Ist mein Beckenboden stabil – und woran merke ich das?

Die Schwangerschaft und Geburt bringen viele Veränderungen im Körper mit sich – eine der wichtigsten betrifft den Beckenboden. Viele Frauen fragen sich nach der Geburt: Wann ist mein Beckenboden wieder stabil? Und vor allem: Woran erkenne ich das überhaupt?

In diesem Artikel erfährst du, wie du die Stabilität deines Beckenbodens einschätzen kannst, welche Anzeichen für eine gute Funktion sprechen und worauf du achten solltest.


Was macht der Beckenboden eigentlich?

Der Beckenboden ist eine Muskelplatte, die deinen Bauchraum nach unten abschließt. Er trägt die inneren Organe, sorgt für die Kontinenz (Blasen- und Darmschließmuskeln) und spielt eine zentrale Rolle bei Haltung, Atmung und Sexualität. Während der Schwangerschaft wird er stark belastet – durch das wachsende Gewicht des Babys, hormonelle Veränderungen und natürlich die Geburt selbst.


Wie lange braucht der Beckenboden zur Regeneration?

Die Rückbildung ist individuell. In der Regel dauert es mehrere Monate, bis der Beckenboden wieder seine volle Funktion erreicht. Nach einer vaginalen Geburt ohne Komplikationen kann er sich innerhalb von 6 bis 12 Monaten gut regenerieren – mit gezieltem Training oft schneller. Nach einem Kaiserschnitt dauert die Regeneration oft ähnlich lange, da der Beckenboden auch durch die Schwangerschaft belastet wurde.

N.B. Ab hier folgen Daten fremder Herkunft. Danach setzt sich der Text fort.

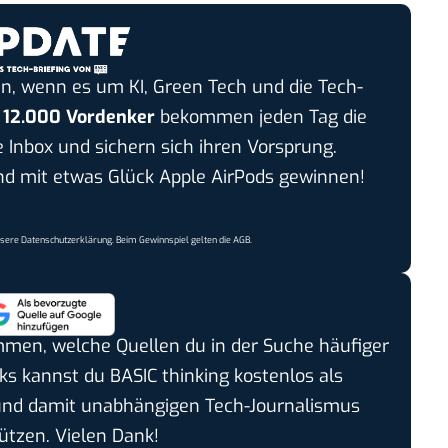
n, wenn es um KI, Green Tech und die Tech-
r
12.000 Vordenker
bekommen jeden Tag die
e Inbox und sichern sich ihren Vorsprung.
 mit etwas Glück Apple AirPods gewinnen!
nsere
Datenschutzerklärung
. Beim Gewinnspiel gelten die
AGB
.
timmen, welche Quellen du in der Suche häufiger
cks kannst du BASIC thinking kostenlos als
und damit unabhängigen Tech-Journalismus
ützen. Vielen Dank!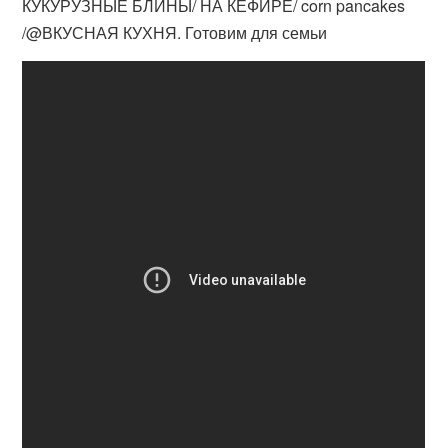
КУКУРУЗНЫЕ БЛИНЫ/ НА КЕФИРЕ/ corn pancakes
/@ВКУСНАЯ КУХНЯ. Готовим для семьи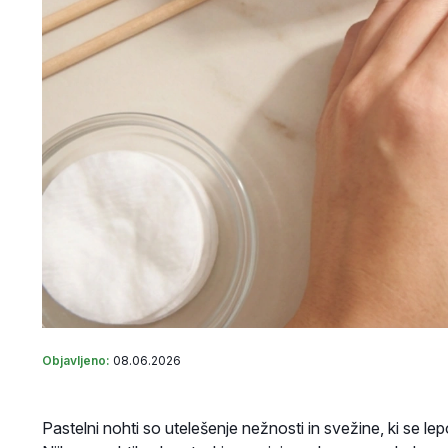
Objavljeno:
08.06.2026
Pastelni nohti so utelešenje nežnosti in svežine, ki se le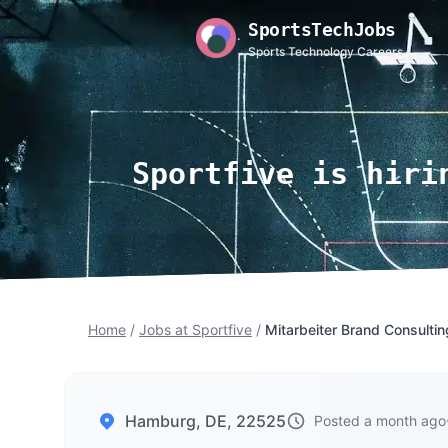
SportsTechJobs
Sports Technology Careers
Sportfive is hiri
Home
/
Jobs at Sportfive
/
Mitarbeiter Brand Consulti
Hamburg, DE, 22525
Posted a month ago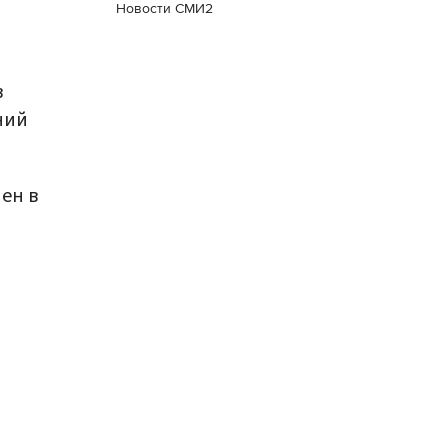
Новости СМИ2
в
ний
ен в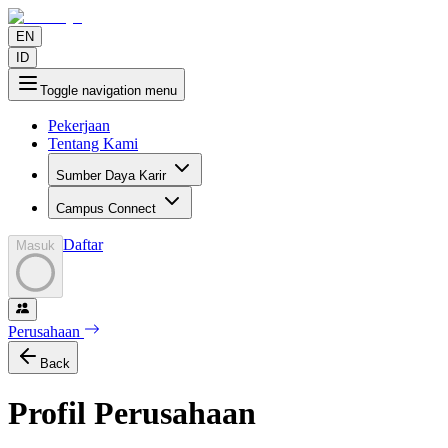
EN
ID
Toggle navigation menu
Pekerjaan
Tentang Kami
Sumber Daya Karir
Campus Connect
Daftar
Masuk
Perusahaan
Back
Profil Perusahaan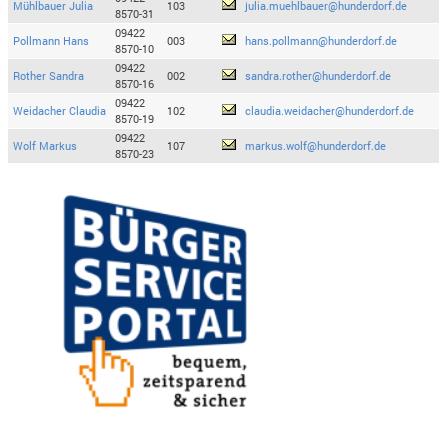
Mühlbauer Julia
103
julia.muehlbauer@hunderdorf.de
8570-31
09422
Pollmann Hans
003
hans.pollmann@hunderdorf.de
8570-10
09422
Rother Sandra
002
sandra.rother@hunderdorf.de
8570-16
09422
Weidacher Claudia
102
claudia.weidacher@hunderdorf.de
8570-19
09422
Wolf Markus
107
markus.wolf@hunderdorf.de
8570-23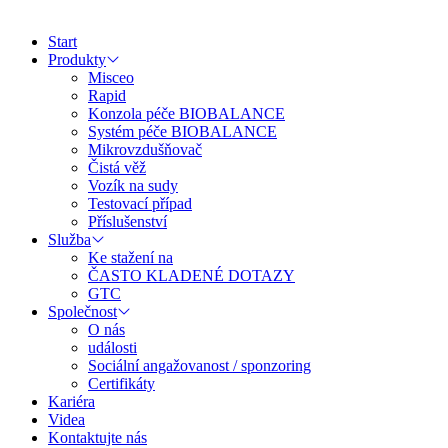
Start
Produkty
Misceo
Rapid
Konzola péče BIOBALANCE
Systém péče BIOBALANCE
Mikrovzdušňovač
Čistá věž
Vozík na sudy
Testovací případ
Příslušenství
Služba
Ke stažení na
ČASTO KLADENÉ DOTAZY
GTC
Společnost
O nás
události
Sociální angažovanost / sponzoring
Certifikáty
Kariéra
Videa
Kontaktujte nás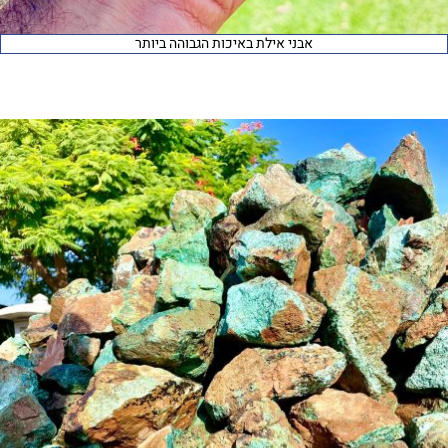
אבני אילת באיכות הגבוהה ביותר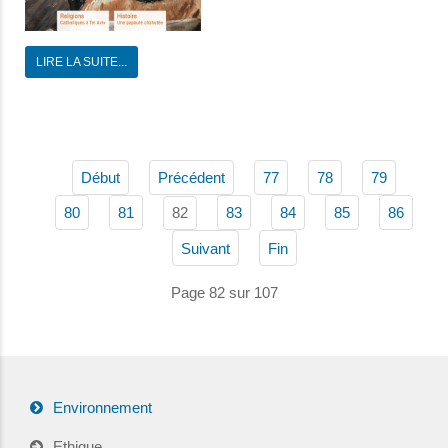
LIRE LA SUITE...
Début
Précédent
77
78
79
82
80
81
83
84
85
86
Suivant
Fin
Page 82 sur 107
Environnement
Ethique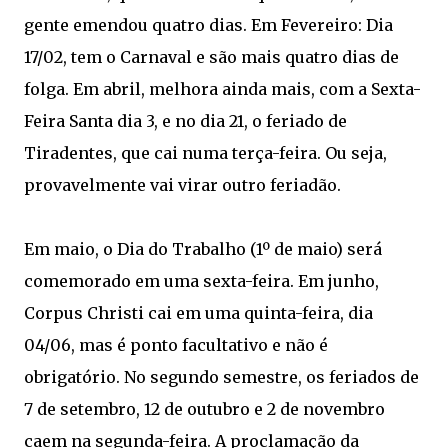
gente emendou quatro dias. Em Fevereiro: Dia
17/02, tem o Carnaval e são mais quatro dias de
folga. Em abril, melhora ainda mais, com a Sexta-
Feira Santa dia 3, e no dia 21, o feriado de
Tiradentes, que cai numa terça-feira. Ou seja,
provavelmente vai virar outro feriadão.
Em maio, o Dia do Trabalho (1º de maio) será
comemorado em uma sexta-feira. Em junho,
Corpus Christi cai em uma quinta-feira, dia
04/06, mas é ponto facultativo e não é
obrigatório. No segundo semestre, os feriados de
7 de setembro, 12 de outubro e 2 de novembro
caem na segunda-feira. A proclamação da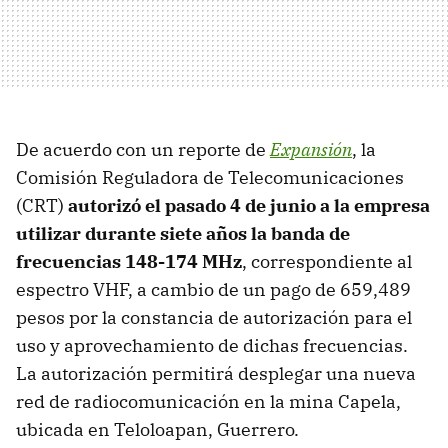
De acuerdo con un reporte de
Expansión
, la
Comisión Reguladora de Telecomunicaciones
(CRT)
autorizó el pasado 4 de junio a la empresa
utilizar durante siete años la banda de
frecuencias 148-174 MHz
, correspondiente al
espectro VHF, a cambio de un pago de 659,489
pesos por la constancia de autorización para el
uso y aprovechamiento de dichas frecuencias.
La autorización permitirá desplegar una nueva
red de radiocomunicación en la mina Capela,
ubicada en Teloloapan, Guerrero.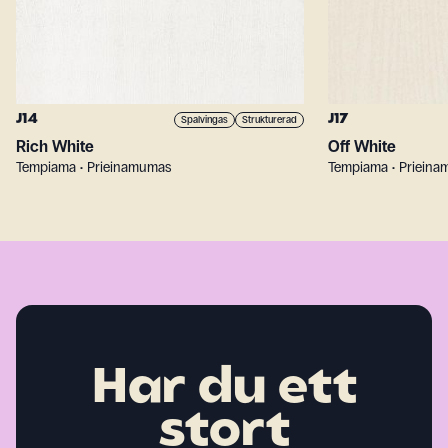
J14
J17
Spalvingas
Strukturerad
Rich White
Off White
Tempiama • Prieinamumas
Tempiama • Priein
Har du ett
stort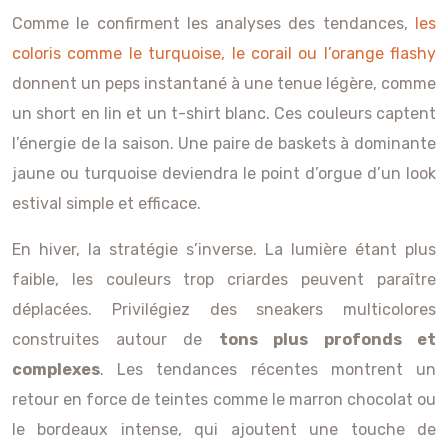
Comme le confirment les analyses des tendances,
les
coloris comme le turquoise, le corail ou l’orange flashy
donnent un peps instantané à une tenue légère, comme
un short en lin et un t-shirt blanc. Ces couleurs captent
l’énergie de la saison. Une paire de baskets à dominante
jaune ou turquoise deviendra le point d’orgue d’un look
estival simple et efficace.
En hiver, la stratégie s’inverse. La lumière étant plus
faible, les couleurs trop criardes peuvent paraître
déplacées. Privilégiez des sneakers multicolores
construites autour de
tons plus profonds et
complexes
. Les tendances récentes montrent un
retour en force de teintes comme le marron chocolat ou
le bordeaux intense, qui ajoutent une touche de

Einflussfaktoren auf die Rückbildung:

  • Art der Geburt (vaginal, mit oder ohne Dammriss/ -schnitt, Kaiserschnitt)
  • Zustand vor der Schwangerschaft (Fitness, Beckenbodenfunktion)
  • Anzahl der Geburten
  • Rückbildungsgymnastik & Training
  • Genetik und Bindegewebsstärke


Woran erkenne ich, dass mein Beckenboden wieder stabil ist?

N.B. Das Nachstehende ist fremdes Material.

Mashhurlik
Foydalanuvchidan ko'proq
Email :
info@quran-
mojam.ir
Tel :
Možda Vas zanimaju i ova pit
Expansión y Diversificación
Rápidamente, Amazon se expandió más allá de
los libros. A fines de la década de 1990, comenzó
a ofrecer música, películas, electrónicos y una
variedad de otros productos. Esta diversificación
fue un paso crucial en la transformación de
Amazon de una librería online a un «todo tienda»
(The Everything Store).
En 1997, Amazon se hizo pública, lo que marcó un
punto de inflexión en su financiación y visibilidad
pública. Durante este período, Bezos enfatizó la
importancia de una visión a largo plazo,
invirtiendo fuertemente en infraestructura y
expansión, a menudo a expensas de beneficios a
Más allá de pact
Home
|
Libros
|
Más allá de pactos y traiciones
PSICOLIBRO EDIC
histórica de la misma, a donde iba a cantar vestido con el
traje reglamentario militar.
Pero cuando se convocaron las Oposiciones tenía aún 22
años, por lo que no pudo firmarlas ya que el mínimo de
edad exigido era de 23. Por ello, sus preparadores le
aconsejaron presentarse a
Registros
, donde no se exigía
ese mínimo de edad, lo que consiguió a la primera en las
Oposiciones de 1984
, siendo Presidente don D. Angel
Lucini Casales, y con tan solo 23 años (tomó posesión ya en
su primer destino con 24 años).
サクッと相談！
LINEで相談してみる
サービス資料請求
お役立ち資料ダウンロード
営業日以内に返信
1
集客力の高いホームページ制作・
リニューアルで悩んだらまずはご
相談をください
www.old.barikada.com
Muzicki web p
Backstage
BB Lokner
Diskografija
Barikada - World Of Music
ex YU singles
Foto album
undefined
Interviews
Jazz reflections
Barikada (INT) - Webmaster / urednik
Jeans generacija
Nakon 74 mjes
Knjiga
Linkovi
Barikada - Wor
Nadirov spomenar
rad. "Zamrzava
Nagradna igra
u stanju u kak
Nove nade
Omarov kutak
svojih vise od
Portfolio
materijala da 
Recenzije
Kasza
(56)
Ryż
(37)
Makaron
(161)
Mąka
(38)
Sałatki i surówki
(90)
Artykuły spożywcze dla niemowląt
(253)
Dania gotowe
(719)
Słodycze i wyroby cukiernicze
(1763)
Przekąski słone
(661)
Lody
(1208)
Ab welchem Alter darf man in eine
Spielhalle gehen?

Es gibt mehrere Anzeichen, an denen du merken kannst, dass dein Beckenboden wieder gut arbeitet:

1. Kontinenz

Du kannst Husten, Niesen, Lachen oder Springen, ohne dass du Urin verlierst? Das ist ein gutes Zeichen! Leichte Inkontinenz in den ersten Wochen ist nicht ungewöhnlich – aber sie sollte sich mit Rückbildung und Training deutlich verbessern. 

2. Stabile Körpermitte

Ein stabiler Beckenboden arbeitet mit Bauch- und Rückenmuskulatur zusammen. Du spürst, dass du deine Körpermitte bewusst aktivieren kannst – zum Beispiel beim Tragen deines Babys, beim Sport oder im Alltag. In unserem Rückbildungskurs arbeiten wir intensiv mit der Körpermitte.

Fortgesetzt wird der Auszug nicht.